Combat has a similarly tactical feel -use the wrong weapon, and you'll take heavy damage. The assault rifle -usually an FPS staple - is flaccid against anything other than human enemies; whilst the shotgun leaves you untouchable when you're fighting the stumpy, phase-shifting Zeks.
The problem is lack of that intangible feeling of connecting with the weapons. It could be something as simple as the guns' sound effects or their recoil, but some, the assault rifle in particular, feel thin and ineffective.
But then, there are the great weapons such as the hold-down-to-charge spikeshot, and the E-99 guided bullet that lets you steer it around corners. (How does time steer a bullet? You're asking questions again, stop it.) The game keeps you moving, keeps adding new elements, so that, while it's never truly original, Singularity never gets dull.

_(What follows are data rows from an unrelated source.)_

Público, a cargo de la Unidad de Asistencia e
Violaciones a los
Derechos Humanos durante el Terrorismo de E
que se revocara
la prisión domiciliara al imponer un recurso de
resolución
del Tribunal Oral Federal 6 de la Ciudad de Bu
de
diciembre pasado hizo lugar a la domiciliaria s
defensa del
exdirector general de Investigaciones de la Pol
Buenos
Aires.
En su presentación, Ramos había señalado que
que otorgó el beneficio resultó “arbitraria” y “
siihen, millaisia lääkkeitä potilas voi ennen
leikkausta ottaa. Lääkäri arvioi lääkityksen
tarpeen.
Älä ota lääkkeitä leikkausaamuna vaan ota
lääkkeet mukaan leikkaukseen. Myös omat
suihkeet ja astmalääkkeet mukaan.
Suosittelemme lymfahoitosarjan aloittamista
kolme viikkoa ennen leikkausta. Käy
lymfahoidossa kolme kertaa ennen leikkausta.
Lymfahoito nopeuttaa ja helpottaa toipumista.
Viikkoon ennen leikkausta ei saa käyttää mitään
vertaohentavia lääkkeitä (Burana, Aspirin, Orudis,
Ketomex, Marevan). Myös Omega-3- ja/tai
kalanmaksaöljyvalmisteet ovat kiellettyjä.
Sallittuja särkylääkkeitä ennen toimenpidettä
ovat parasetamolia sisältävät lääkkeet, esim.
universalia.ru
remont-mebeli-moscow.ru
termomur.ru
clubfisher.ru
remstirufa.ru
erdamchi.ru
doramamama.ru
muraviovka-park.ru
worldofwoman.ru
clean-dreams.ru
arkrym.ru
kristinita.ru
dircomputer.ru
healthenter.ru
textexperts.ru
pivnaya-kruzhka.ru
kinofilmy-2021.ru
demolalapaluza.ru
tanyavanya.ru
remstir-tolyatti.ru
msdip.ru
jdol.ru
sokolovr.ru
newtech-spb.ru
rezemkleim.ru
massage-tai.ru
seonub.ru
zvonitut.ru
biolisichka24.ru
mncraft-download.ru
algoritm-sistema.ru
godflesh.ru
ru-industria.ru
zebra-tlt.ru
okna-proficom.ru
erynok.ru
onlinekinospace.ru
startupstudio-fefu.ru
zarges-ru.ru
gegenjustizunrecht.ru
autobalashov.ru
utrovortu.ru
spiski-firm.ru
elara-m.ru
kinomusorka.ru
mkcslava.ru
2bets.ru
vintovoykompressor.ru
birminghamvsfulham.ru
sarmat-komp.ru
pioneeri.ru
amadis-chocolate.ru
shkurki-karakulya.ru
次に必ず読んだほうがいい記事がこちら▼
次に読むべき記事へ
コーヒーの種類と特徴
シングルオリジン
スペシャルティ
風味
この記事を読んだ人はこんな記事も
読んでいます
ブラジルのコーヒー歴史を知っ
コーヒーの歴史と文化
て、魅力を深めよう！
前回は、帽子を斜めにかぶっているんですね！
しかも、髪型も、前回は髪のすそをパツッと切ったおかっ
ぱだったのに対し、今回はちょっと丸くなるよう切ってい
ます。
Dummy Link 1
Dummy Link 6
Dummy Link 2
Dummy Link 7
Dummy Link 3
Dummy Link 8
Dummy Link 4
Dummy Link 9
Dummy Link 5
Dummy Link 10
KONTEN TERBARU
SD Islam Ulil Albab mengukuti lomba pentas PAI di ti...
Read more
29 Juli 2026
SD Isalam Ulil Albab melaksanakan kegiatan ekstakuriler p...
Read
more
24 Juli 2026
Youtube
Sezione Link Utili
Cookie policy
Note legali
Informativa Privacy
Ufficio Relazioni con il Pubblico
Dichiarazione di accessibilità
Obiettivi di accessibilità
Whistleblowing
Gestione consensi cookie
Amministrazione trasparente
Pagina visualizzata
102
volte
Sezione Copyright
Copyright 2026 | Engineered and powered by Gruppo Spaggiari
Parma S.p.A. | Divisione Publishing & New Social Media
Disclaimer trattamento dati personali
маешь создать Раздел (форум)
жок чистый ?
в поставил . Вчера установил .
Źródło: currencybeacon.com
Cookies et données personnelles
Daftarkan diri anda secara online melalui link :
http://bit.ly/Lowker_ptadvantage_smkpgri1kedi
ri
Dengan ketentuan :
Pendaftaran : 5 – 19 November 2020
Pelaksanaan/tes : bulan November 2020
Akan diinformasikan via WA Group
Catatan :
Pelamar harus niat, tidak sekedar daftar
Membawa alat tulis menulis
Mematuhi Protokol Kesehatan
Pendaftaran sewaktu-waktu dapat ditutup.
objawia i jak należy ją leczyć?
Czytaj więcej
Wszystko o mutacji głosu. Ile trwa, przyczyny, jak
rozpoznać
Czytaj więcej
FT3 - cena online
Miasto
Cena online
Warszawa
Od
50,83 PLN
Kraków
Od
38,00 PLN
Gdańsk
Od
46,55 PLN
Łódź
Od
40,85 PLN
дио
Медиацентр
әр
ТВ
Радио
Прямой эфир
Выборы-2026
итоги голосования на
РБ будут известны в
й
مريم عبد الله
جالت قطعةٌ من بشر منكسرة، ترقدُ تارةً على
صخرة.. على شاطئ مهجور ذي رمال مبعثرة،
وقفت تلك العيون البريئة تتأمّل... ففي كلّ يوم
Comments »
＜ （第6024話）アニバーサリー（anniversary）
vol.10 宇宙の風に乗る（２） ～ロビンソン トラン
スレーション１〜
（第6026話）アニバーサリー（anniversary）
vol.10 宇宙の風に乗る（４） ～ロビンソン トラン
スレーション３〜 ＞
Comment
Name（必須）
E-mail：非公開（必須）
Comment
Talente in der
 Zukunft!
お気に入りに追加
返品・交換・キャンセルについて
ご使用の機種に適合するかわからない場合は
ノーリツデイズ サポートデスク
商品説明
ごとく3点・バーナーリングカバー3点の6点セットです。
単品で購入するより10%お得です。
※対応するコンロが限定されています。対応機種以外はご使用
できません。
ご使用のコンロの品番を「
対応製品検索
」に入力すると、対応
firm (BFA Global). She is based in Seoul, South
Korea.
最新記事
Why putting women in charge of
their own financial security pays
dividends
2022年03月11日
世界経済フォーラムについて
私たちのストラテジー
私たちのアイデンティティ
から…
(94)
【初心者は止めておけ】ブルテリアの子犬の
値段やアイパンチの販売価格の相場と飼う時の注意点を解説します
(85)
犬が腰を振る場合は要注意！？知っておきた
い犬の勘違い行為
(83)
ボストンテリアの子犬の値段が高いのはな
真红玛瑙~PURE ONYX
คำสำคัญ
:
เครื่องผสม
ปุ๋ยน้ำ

If there's one thing Half-Life 2 taught the world, it's that normally sane people will form loving relationships with imaginary women, as long as you create a paper-thin illusion of intelligence. Singularity gives it a whirl: Kathryn is your friend in Mir-12, the resistance group that's grown up to think of you, Renko, as the man who appeared from the future in '50 and will come back to fix things in 2010.
Was A Contender
Exposition takes place through a long chain of notes, audio logs, temporal hallucinations and film projectors. You can't pick up the tape recorders, so if you want the full backstory you'll have to hang around and listen to them, but they're not generally interesting enough to bother. There's only so many times you can hear someone saying, "I'm not sure what we're doing here is right. I don't feel well. Oh shit, a monster."
The hallucinations are well done, even if they do amount to unskippable cutscenes, but some of the notes are hilariously bad. "Something got into the TELEPORTATION research lab," goes one. "We can't work out how it got in though. All the doors were locked to the TELEPORTATION research lab."
Can you decode the mystery? You probably can, I mean, the creatures have been teleporting around you for the last three hours. The range of bad guys is grim, but slim. There's the lunging, squat, phasing guys, and the annoying, tall lurchers with detachable arms, whose heads flap around so much you waste less bullets shooting their chest. Element 99 affects plant life, too, creating underground caverns of glistening meaty bulbs that slurp out a barrage of explosive ticks. Top tip: you can age the plants, and they won't birth a tick like they do when you shoot them. The problem is, you always know when you can use it because of the unsubtle indicators, so you rarely get the satisfaction of solving a puzzle.
Singularity really does have its moments. The best comparison is to TimeShift that's pretty enjoyable despite never punching you in the guts. Lower your expectations of videogame storytelling, and you're in for a miniature treat.
Sadly, though, I wish Singularity was better. I wish I could beat my chest at the fashionable villains of Activision, who cruelly buried this new franchise from the people who brought us PC classics like Hexen, Heretic and, erm, the Wolfenstein reboot. But their decision makes business and psychological sense. If Singularity had been projected onto the moon and touted as some worldchanging beast, it could become somewhat disappointing. As it stands, Singularity will be seen as a game that's surprisingly good. Or at least, not as bad as you'd think. So let the slow-burning word of mouth campaign begin.